In her speech, Sitharaman said despite being in the midst of an Omicron wave, India was “in a strong position to withstand challenges”, citing an economic growth of 9.2 percent that it is expected to clock in the current financial year which ends in March, and which is the highest among all big economies. For the next financial year, the government expects the economy to grow at a slightly lower rate of 8 to 8.5 percent.
However, at the same time, the government’s projections for revenue from taxes – a main source of income – for the next year is up a modest 9.6 percent from the current year, points out Rahul Bajoria, chief India economist at Barclays. “They’re not being very optimistic of the state of the economy” as they don’t expect a repeat of this year’s high tax mop-up, he says.
‘No curbs in investment’
One of the biggest areas of the government’s push is on infrastructure and it plans to spend 200 billion rupees ($2.68bn) to expand highways and aims to manufacture 400 new trains over the next three years. Total government spending will be 4.6 percent more than the current year.
The point here, says Jagannarayan Padmanabhan, director at rating agency CRISIL, is that “there are no curbs in investment”.
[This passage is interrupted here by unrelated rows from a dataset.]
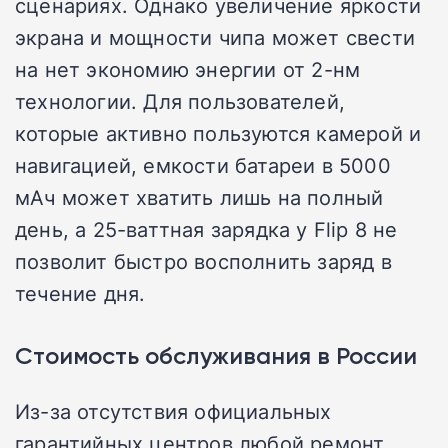
сценариях. Однако увеличение яркости
экрана и мощности чипа может свести
на нет экономию энергии от 2-нм
технологии. Для пользователей,
которые активно пользуются камерой и
навигацией, емкости батареи в 5000
мАч может хватить лишь на полный
день, а 25-ваттная зарядка у Flip 8 не
позволит быстро восполнить заряд в
течение дня.
Стоимость обслуживания в России
Из-за отсутствия официальных
гарантийных центров любой ремонт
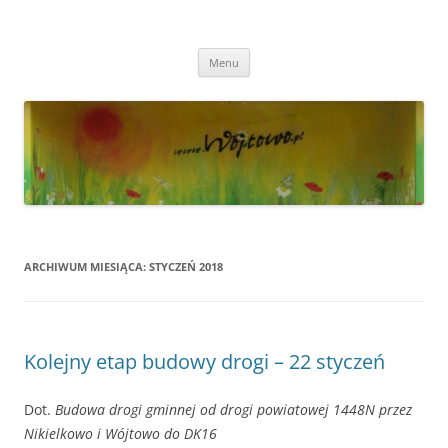
Przejdź
do
Wójtowo
treści
Strona Wójtowa
Menu
ARCHIWUM MIESIĄCA:
STYCZEŃ 2018
Kolejny etap budowy drogi – 22 styczeń
Dot.
Budowa drogi gminnej od drogi powiatowej 1448N przez
Nikielkowo i Wójtowo do DK16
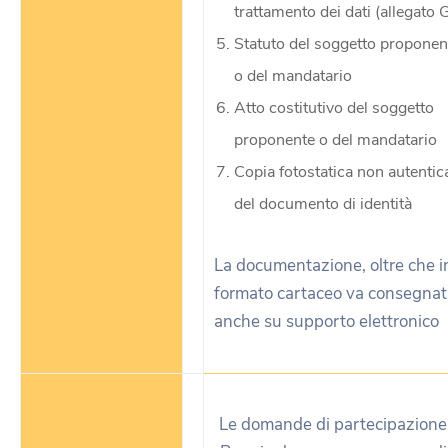
trattamento dei dati (allegato 
Statuto del soggetto proponen
o del mandatario
Atto costitutivo del soggetto
proponente o del mandatario
Copia fotostatica non autentic
del documento di identità
La documentazione, oltre che i
formato cartaceo va consegnat
anche su supporto elettronico
Le domande di partecipazione 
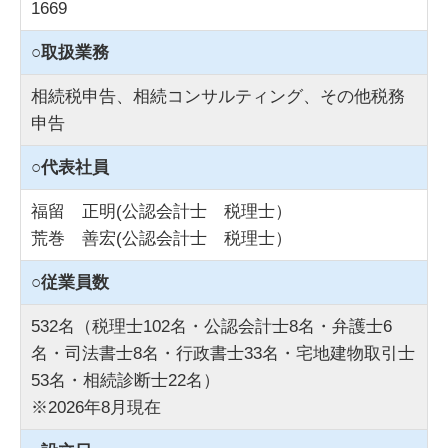
1669
○取扱業務
相続税申告、相続コンサルティング、その他税務
申告
○代表社員
福留 正明(公認会計士 税理士）
荒巻 善宏(公認会計士 税理士）
○従業員数
532名（税理士102名・公認会計士8名・弁護士6
名・司法書士8名・行政書士33名・宅地建物取引士
53名・相続診断士22名）
※2026年8月現在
The government is bringing its infrastructure investment push under a master plan called GatiShakti, a term in Hindi for speed and power, which will be a single point of reference for all infrastructure development to avoid duplications across ministries, says Padmanabhan. “If a company builds a port, it’s easy to build roads leading to it but the railways [that is needed for speedy movement of goods] never come. Now there’s a proper effort to get that through,” he added.
Sitharaman cited GatiShakti and said it was “a transformative approach” to power economic growth and was driven by seven engines, including roads, railways, airports, ports, mass transport, waterways, and logistics infrastructure. “All seven engines will pull forward the economy in unison,” she said and will be helped along with energy transmission, IT communication, bulk water and sewerage, and social infrastructure, with an ultimate goal of creating jobs, especially for the youth.
Sitharaman also announced that the government will fund research and development in “sunrise opportunities” such as geospatial systems and drones, space economy and clean mobility solutions. The government, she said, was considering bringing in a battery swapping policy and was planning to set up interoperability standards and the private sector “will be encouraged to develop sustainable and innovative business models for ‘Battery or Energy as a Service’”, she said without explaining further.
While battery swapping for electric cars has not taken off anywhere in the world, swapping batteries in two-wheelers – a big proportion of India’s automotive mix – has been successful in Taiwan and China. India has a range of start-ups that work on swapping batteries in three-wheel autorickshaws and a couple of them offering it for two-wheelers as well.
“A battery swapping policy could be a big booster for all the startups already working in this space,” Rajeev Singh, partner and automotive lead at Deloitte India, said. As well as helping to spur electric vehicle (EV) adoption, it could “also help drive electrification of fleets, especially for last-mile connectivity”, he said.
Sitharaman’s announcement buoyed shares of battery makers, with Exide Industries Ltd rising as much as 2.9 percent and Amara Raja Batteries Ltd climbing as much as 2.4 percent.
India also took a step closer to adopting cryptocurrencies and will launch its own digital currency in the upcoming financial year, Sitharaman said. The nation also plans to tax the income from the transfer of virtual assets at 30 percent, she said, effectively removing uncertainties about the legal status of such transactions.